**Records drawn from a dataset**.
********************
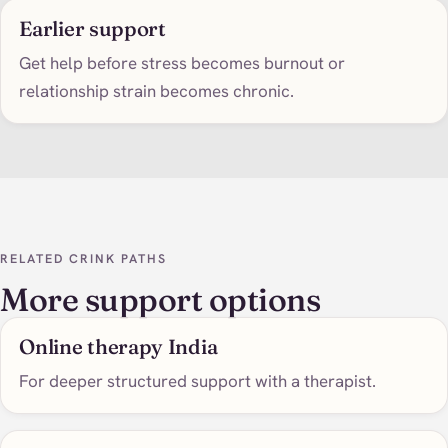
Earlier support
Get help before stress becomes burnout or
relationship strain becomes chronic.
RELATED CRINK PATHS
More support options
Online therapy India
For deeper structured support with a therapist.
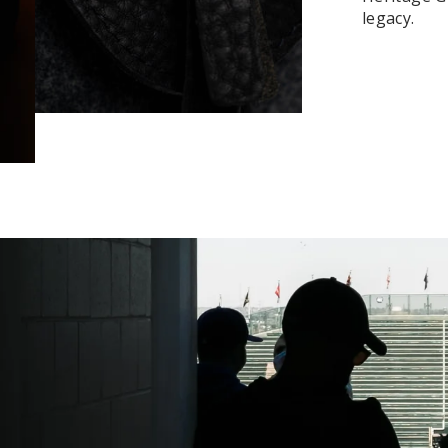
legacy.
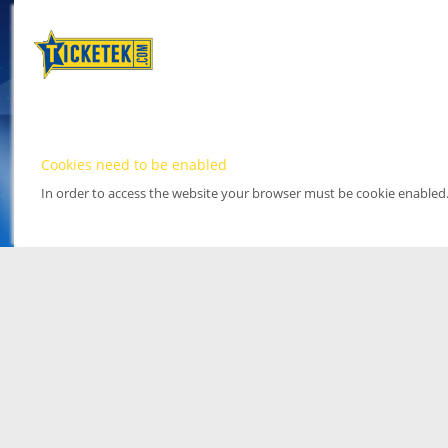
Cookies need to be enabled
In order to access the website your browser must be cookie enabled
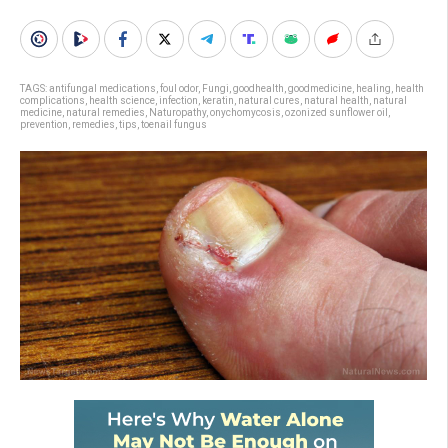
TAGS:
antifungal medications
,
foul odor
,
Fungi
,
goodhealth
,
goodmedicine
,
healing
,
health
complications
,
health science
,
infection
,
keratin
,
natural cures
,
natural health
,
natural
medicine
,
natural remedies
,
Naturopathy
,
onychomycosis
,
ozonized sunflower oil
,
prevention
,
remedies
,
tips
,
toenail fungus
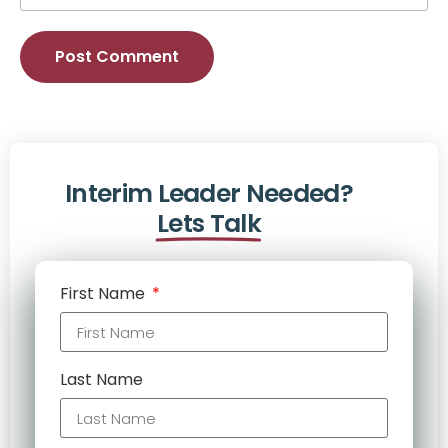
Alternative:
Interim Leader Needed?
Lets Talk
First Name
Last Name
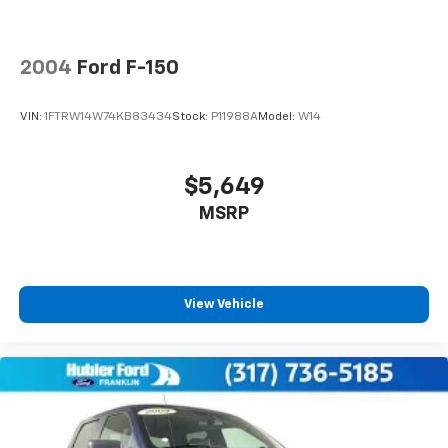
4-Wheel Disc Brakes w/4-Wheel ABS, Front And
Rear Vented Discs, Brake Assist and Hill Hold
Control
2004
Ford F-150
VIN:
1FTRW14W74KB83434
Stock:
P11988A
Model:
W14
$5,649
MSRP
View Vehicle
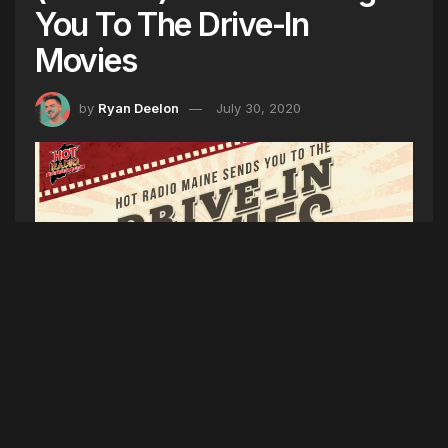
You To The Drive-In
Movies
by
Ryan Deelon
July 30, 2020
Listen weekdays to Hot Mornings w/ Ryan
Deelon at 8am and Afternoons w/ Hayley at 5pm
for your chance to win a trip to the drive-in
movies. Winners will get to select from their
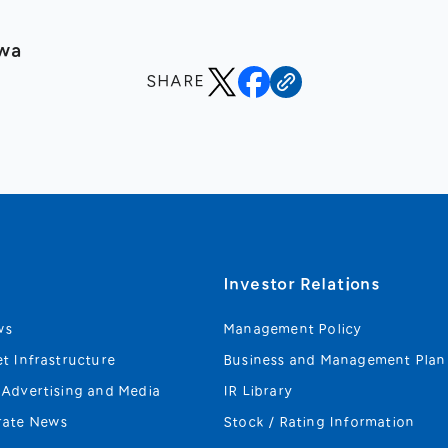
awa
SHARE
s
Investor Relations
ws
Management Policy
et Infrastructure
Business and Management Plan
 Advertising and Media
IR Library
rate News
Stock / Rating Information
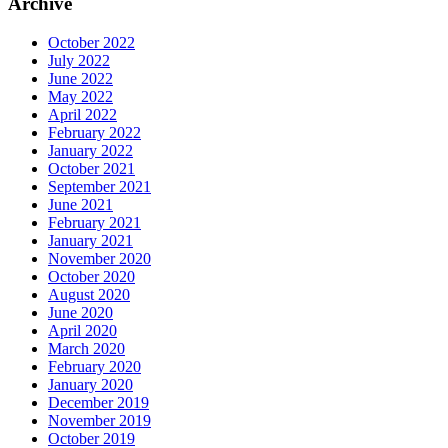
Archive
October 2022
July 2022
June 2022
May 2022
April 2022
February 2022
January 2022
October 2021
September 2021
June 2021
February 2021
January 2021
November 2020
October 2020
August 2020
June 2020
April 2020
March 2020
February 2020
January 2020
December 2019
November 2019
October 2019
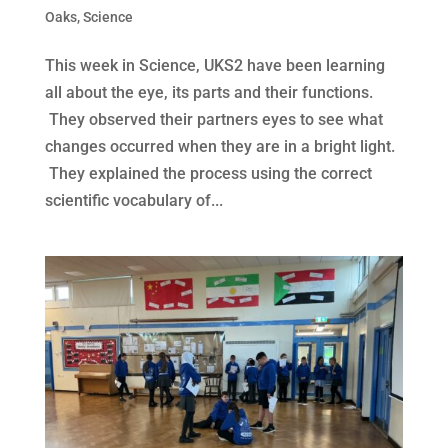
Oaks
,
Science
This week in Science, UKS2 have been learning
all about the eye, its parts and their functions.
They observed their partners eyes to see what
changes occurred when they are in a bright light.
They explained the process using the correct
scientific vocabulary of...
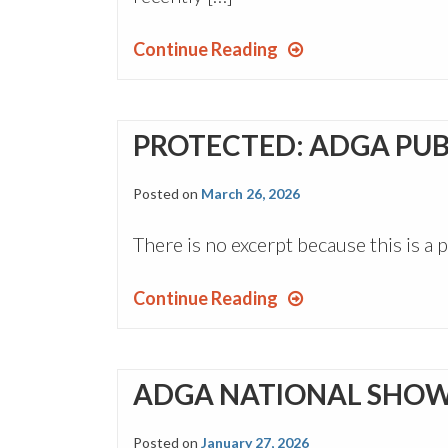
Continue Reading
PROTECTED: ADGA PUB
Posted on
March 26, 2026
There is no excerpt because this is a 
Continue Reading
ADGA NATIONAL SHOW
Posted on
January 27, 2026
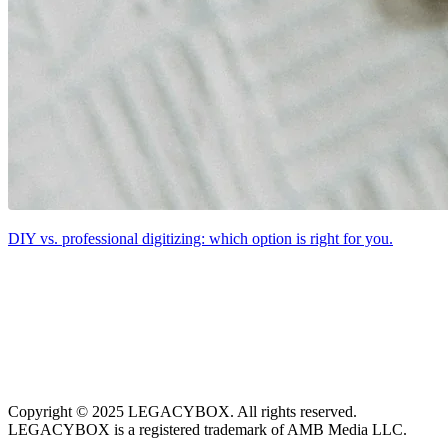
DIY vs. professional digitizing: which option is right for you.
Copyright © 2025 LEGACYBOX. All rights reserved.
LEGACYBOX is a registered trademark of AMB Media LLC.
********************
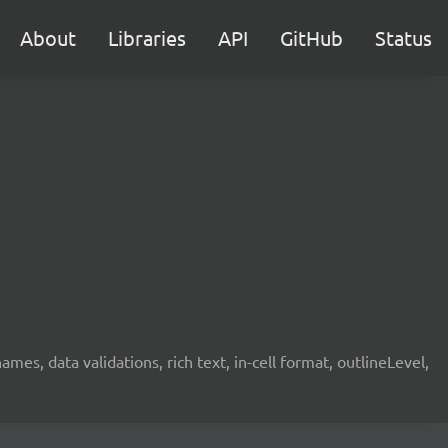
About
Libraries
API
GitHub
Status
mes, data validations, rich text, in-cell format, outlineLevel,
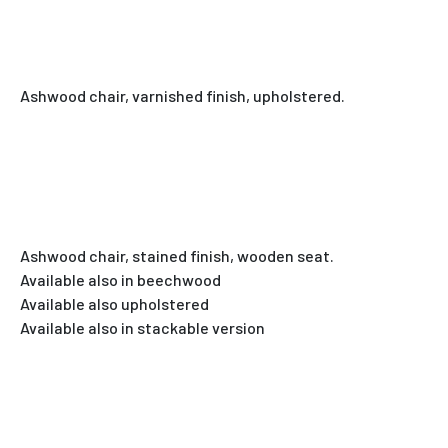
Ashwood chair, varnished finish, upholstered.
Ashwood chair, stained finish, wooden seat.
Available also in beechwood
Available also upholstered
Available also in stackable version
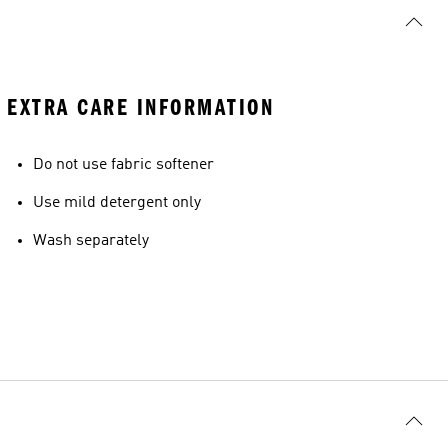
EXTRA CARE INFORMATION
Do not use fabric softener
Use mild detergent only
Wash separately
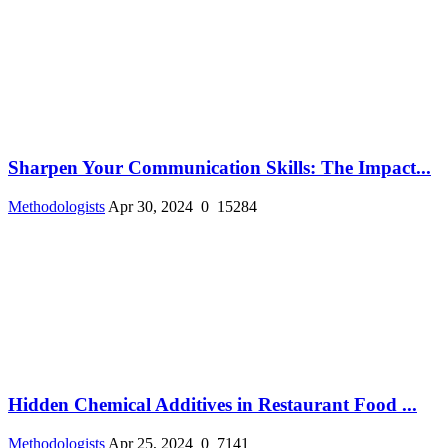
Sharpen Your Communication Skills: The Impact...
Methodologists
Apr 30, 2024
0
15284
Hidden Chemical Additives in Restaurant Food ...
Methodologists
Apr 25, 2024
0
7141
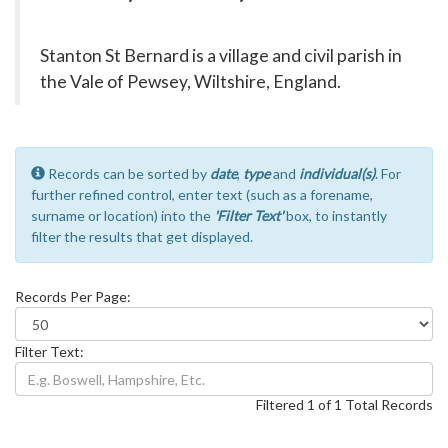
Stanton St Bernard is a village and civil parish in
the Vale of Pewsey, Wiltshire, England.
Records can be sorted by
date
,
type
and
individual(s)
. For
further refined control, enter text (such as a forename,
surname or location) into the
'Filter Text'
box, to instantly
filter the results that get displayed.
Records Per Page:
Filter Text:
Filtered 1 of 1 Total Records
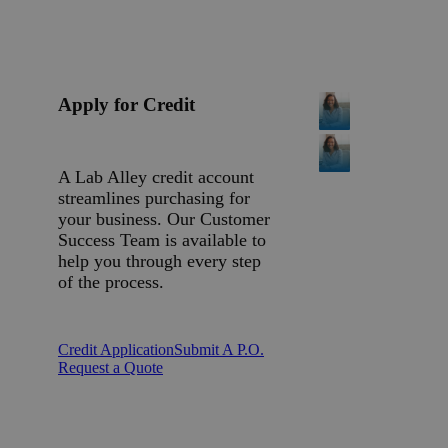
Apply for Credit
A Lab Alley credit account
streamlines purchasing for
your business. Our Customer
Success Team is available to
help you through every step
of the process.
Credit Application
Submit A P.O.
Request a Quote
********************
**Problem requirements**.
Transcribe exactly the lines above, beginning at the one with "November 2020" and going up to and including the one with "DIY vs. professional". Pictures do not belong in the copy.

**Result**.
November 2020
October 2020
August 2020
June 2020
April 2020
March 2020
February 2020
January 2020
December 2019
November 2019
October 2019
Oaks
,
Science
This week in Science, UKS2 have been learning
all about the eye, its parts and their functions.
They observed their partners eyes to see what
changes occurred when they are in a bright light.
They explained the process using the correct
scientific vocabulary of...
Continue Reading
PROTECTED: ADGA PUB
Posted on
March 26, 2026
There is no excerpt because this is a 
Continue Reading
ADGA NATIONAL SHOW
Posted on
January 27, 2026
DIY vs. professional digitizing: which option is right for you.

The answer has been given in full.